No Surprises

Today we had two things on our schedule. First was the Toddler Class at the library, the first class of the new session. Graham used to go a few months ago but the last one was full so we’ve been waiting to go back. When we started he was just over the age limit, now he’s smack dab in the middle of it.

I guess it was comforting that in a small room with around 15 toddlers and 15 parents he was not obviously different in any way. Okay, let me take that back. He was not obviously wrong or behind or slow. Obviously different? Totally. We get there early as instructed (yes I’m looking at you, parents who showed up late and kept coming in and distracting my distract-able kid and then took our seat). We were told to sit on a cushion. Which I did. Graham did not think this a very good idea. So while everyone is getting settled, sitting happily in laps and reading books, we are walking back and forth in and out of the room.

When I talk to people about our concerns for Graham they ask me if I have a support system, if I have other moms I can talk to. The answer to this is “Not really.” And this isn’t just because we’re new here, it’s because I don’t like going out of our little bubble. Going out of our bubble, seeing other kids, interacting with them, it scares Graham and it depresses me. So we don’t do it much. It is hard to see kids talk, wave, interact, and be all angelic. Especially because I usually spend this time chasing Graham around as he tries to open and close every door he can find.

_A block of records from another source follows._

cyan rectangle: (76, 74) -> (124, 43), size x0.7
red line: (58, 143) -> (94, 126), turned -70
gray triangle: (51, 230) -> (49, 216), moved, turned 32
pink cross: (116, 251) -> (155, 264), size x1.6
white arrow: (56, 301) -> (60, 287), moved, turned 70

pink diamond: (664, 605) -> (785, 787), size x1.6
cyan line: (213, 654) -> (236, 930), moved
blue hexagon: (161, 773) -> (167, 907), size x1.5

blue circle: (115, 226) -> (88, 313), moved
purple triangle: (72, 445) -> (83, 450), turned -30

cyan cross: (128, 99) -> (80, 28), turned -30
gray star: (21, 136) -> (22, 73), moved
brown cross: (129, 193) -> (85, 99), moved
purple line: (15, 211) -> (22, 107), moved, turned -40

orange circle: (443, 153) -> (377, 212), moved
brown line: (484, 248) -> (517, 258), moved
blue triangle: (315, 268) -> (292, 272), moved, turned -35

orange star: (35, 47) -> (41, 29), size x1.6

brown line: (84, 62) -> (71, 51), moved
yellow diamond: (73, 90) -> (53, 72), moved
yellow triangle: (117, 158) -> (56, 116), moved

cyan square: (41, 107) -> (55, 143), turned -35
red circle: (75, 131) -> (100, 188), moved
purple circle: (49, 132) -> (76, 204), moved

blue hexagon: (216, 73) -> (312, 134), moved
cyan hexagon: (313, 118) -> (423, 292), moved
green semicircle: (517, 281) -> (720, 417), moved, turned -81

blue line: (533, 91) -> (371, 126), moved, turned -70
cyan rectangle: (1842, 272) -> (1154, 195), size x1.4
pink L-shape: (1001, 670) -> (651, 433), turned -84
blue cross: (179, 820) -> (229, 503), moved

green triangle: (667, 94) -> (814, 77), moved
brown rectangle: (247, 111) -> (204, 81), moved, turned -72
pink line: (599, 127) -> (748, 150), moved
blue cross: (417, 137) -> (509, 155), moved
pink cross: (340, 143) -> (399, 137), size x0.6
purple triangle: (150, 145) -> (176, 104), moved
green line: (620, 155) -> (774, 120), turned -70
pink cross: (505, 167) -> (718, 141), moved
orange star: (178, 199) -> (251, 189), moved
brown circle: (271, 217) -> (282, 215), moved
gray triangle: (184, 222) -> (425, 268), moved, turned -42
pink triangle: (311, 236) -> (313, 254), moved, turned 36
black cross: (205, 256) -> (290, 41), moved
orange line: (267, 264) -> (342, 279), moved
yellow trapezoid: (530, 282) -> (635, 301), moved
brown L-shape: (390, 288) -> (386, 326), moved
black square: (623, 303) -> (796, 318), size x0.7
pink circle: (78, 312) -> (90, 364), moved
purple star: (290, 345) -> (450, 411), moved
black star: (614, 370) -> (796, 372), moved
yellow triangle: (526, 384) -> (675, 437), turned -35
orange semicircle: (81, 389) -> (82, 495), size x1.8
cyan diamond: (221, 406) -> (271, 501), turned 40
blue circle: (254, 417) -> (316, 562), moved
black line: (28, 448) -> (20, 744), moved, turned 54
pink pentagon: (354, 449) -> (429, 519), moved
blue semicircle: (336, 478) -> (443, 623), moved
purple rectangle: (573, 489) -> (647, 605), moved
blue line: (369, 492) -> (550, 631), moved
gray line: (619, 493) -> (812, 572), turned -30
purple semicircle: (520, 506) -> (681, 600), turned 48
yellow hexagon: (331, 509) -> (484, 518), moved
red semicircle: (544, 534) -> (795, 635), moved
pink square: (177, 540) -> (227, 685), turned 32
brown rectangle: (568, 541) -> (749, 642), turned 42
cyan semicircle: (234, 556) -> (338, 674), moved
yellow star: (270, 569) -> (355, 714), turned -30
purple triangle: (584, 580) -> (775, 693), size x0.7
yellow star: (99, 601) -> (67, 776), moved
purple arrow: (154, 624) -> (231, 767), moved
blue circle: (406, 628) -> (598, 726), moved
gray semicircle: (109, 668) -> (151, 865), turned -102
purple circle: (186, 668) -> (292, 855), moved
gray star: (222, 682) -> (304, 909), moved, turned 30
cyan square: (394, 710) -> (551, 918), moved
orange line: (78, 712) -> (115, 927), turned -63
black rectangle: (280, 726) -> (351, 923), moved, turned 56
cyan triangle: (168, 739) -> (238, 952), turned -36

We are always the first ones to leave, the first ones to have a tantrum, the first ones to get distracted, etc. It is exhausting. Especially when other serene people with their serene kids stand around being all serene.

Today at the library, Graham did pretty well for Graham. No, he didn’t like any of the sitting while books were read. But he finds it fascinating to watch large groups of adults sing songs and wave arms and such. He didn’t smile, but he watched very intently. We didn’t have to leave early even though we had to get up and down a lot. One other kid got up, she seems shy, but otherwise it was just us. Up and down, back and forth. There was one time when someone might have noticed that Graham is not quite up to speed. When handing out scarves, he did not run up with some, nor did he sit and wait with others, instead he stood stock still and then when one was handed to him, didn’t take it.

It sounds small, I’m sure. But it doesn’t feel that way.

The second thing on our schedule was our meeting with Early Intervention. This was finally our full assessment. It doesn’t come with an official diagnosis, just an evaluation of whether he’s on schedule or delayed and whether he qualifies for services.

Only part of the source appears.